(Records contained in a dataset)

►

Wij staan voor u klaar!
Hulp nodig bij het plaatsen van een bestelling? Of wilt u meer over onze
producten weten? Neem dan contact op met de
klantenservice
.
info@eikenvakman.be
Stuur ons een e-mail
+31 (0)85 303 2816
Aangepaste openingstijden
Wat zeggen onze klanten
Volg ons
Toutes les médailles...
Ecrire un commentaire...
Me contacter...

◄
►

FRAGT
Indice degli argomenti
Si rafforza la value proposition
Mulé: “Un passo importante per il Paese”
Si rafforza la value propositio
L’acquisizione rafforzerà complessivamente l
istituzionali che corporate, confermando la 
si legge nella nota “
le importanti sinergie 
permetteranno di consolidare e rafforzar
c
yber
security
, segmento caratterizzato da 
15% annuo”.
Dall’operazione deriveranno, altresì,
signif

◄

### Exercise instructions
Report how many lines in the records hold the word "value", giving the number and nothing else.

### Answer to this problem
2